In practice, Raspberry Pi Zero only makes sense if you have little space and with limited connection options, such as Raspberry Pi A or A+. Otherwise, a complex and confusing tangle of Raspberry Pi Zero, USB power supply, HDMI and USB adapter cables, USB hub with power supply, wireless adapter stick, as well as keyboard, mouse, and screen.
- System-on-Chip with BCM2835 from Broadcom
- Processor with ARM11 core and 1 GHz (ARMv6)
- Memory with 512 MB LPDDR2 SDRAM
- Form factor: 65 mm x 30 mm x 5 mm
- Micro SD card slot (pluggable without latching)
- Mini HDMI output with a resolution of 1080p60
- 2 x Micro-USB ports each one for power and USB
- GPIO header with 40 pins
- Composite video header
- CSI for Camera Port (Raspberry Pi Zero 1.3 only)
The energy requirement is given as 0.5 to 0.7 watts and 0.1 to 0.14 amps at 5.09 volts. In idle, the power consumption is just 0.116 amps.
Raspberry Pi Zero
It is based on a single-core SoC BCM2835 from Broadcom, which is clocked at 1 GHz and has a main memory of 512 MB. The system drive is a slot for a MicroSD card ready. The interfaces include a mini HDMI connector for screen output, an OTG-enabled micro USB port and a micro USB port for the power supply. Otherwise, there are solder points for a 40 pin GPIO connector and composite video output.

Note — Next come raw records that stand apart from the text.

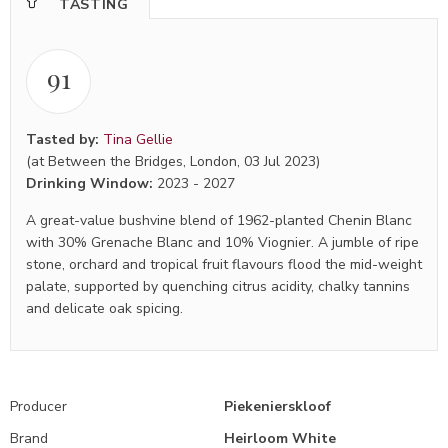
TASTING
91
Tasted by:
Tina Gellie
(at Between the Bridges, London, 03 Jul 2023)
Drinking Window:
2023
-
2027
A great-value bushvine blend of 1962-planted Chenin Blanc
with 30% Grenache Blanc and 10% Viognier. A jumble of ripe
stone, orchard and tropical fruit flavours flood the mid-weight
palate, supported by quenching citrus acidity, chalky tannins
and delicate oak spicing.
Producer
Piekenierskloof
Brand
Heirloom White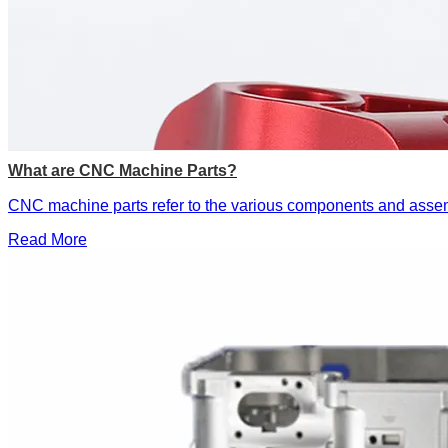
What are CNC Machine Parts?
​CNC machine parts‌ refer to the various components and asse
Read More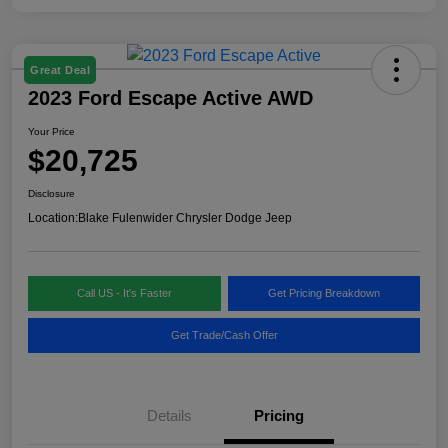
Great Deal
2023 Ford Escape Active AWD
Your Price
$20,725
Disclosure
Location:
Blake Fulenwider Chrysler Dodge Jeep
Call US - It's Faster
Get Pricing Breakdown
Get Trade/Cash Offer
Details
Pricing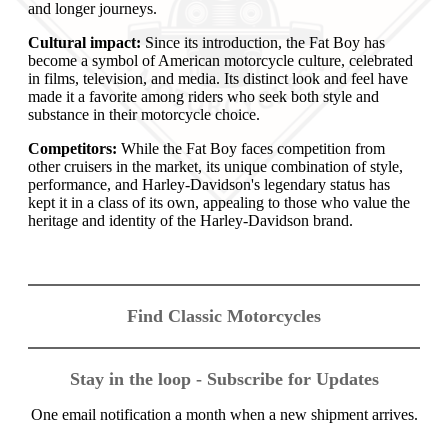
and longer journeys.
Cultural impact:
Since its introduction, the Fat Boy has
become a symbol of American motorcycle culture, celebrated
in films, television, and media. Its distinct look and feel have
made it a favorite among riders who seek both style and
substance in their motorcycle choice.
Competitors:
While the Fat Boy faces competition from
other cruisers in the market, its unique combination of style,
performance, and Harley-Davidson's legendary status has
kept it in a class of its own, appealing to those who value the
heritage and identity of the Harley-Davidson brand.
Find Classic Motorcycles
Stay in the loop - Subscribe for Updates
One email notification a month when a new shipment arrives.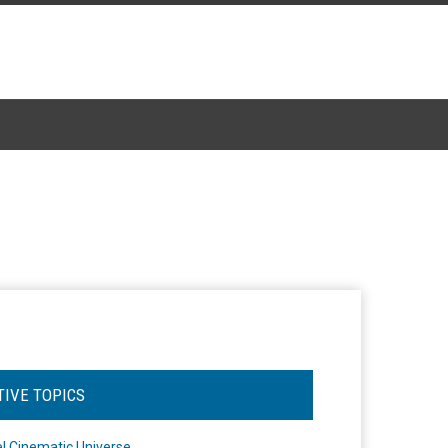
TIVE TOPICS
l Cinematic Universe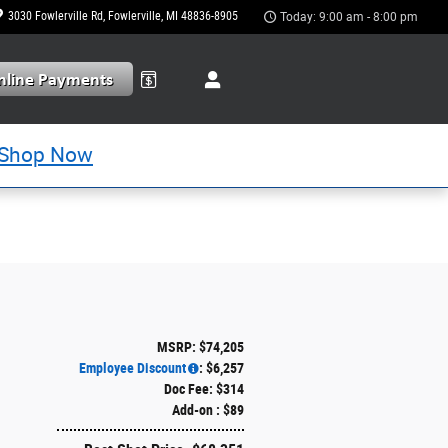
3030 Fowlerville Rd
Fowlerville
,
MI
48836-8905
Today: 9:00 am - 8:00 pm
Shop Now
MSRP: $74,205
Employee Discount
: $6,257
Doc Fee: $314
Add-on : $89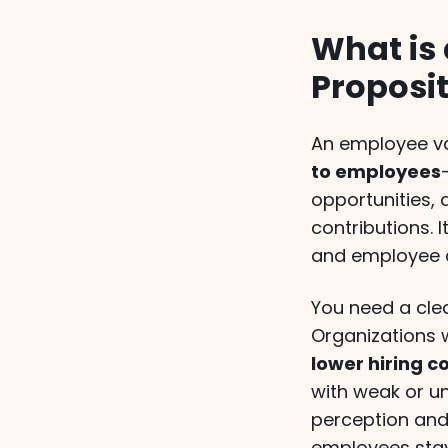
What is
Proposi
An employee va
to employees
opportunities, 
contributions.
and employee as
You need a clea
Organizations 
lower hiring c
with weak or u
perception and
employees stay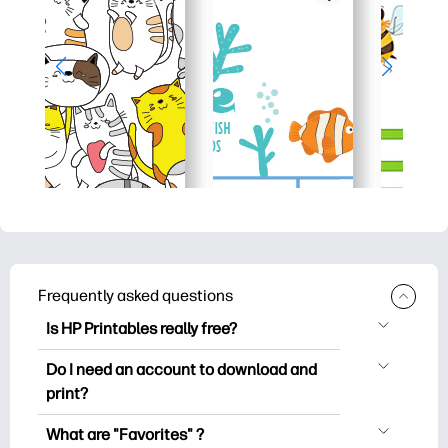
Frequently asked questions
Is HP Printables really free?
HP Printables offers 2,500+ free
Do I need an account to download and
printables to download and print. Explore
print?
popular coloring pages, fun learning
You can explore and print without
worksheets, crafts & cards for special
What are "Favorites" ?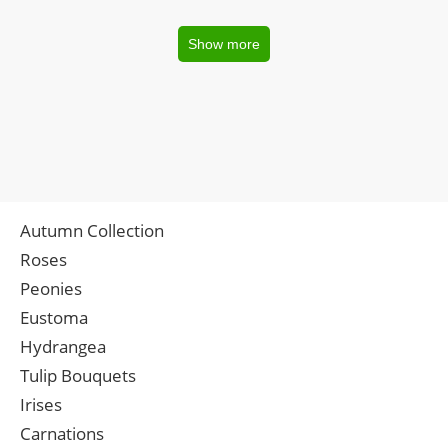
Show more
Autumn Collection
Roses
Peonies
Eustoma
Hydrangea
Tulip Bouquets
Irises
Carnations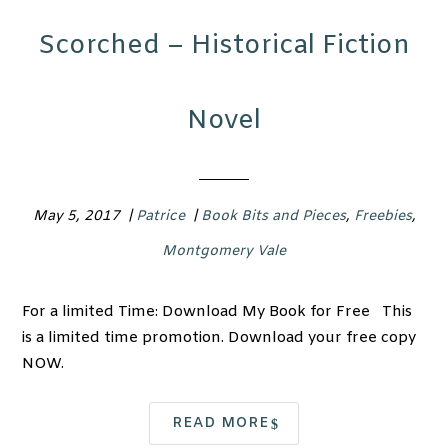
Scorched – Historical Fiction
Novel
May 5, 2017
|
Patrice
|
Book Bits and Pieces
,
Freebies
,
Montgomery Vale
For a limited Time: Download My Book for Free This
is a limited time promotion. Download your free copy
NOW.
READ MORE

Raspberry Pi Zero Version 1.3 also has the interface CSI for a camera port, as the larger models have it.
Raspberry Pi Zero W
Just like the Zero, the Raspberry Pi Zero W uses Broadcom’s single-core SoC BCM2835 with 512 MB of RAM, which is also clocked at 1 GHz. New is the wireless chip BCM43438 for WLAN with 802.11 b / g / n and Bluetooth 4.1 Low-Energy (BLE). This is the same chip as Raspberry Pi 3 B.
If you have a stable and clean voltage (low ripple) of 5 volts available from a stabilized or regulated power supply, then you can supply Raspberry Pi Zero also via the GPIO-5V pin with power.
But then you should already know what to do because in Zero no Polyfuse (fuse) is installed. This means that the applied voltage supplies not only the SoC, but also the USB devices. Under certain circumstances, not only the SoC is broken, but also the USB devices if you build crap here.
How to tell raspberry pi model
Usually, we can directly distinguish the models from the appearance of the Raspberry Pi board, but some models have a small appearance difference, which is not particularly easy to distinguish.
When the appearance cannot be distinguished, or the real board of the Raspberry Pi is not accessible (such as remote login), the official introduced a command line method that can know the board information very accurately.
Enter in the command line:
A message similar to the following will be printed:
Revision : a03111 Model: Raspberry Pi 4 Model B Rev 1.1
RevisionIt is the model code of the board and Modelthe model name.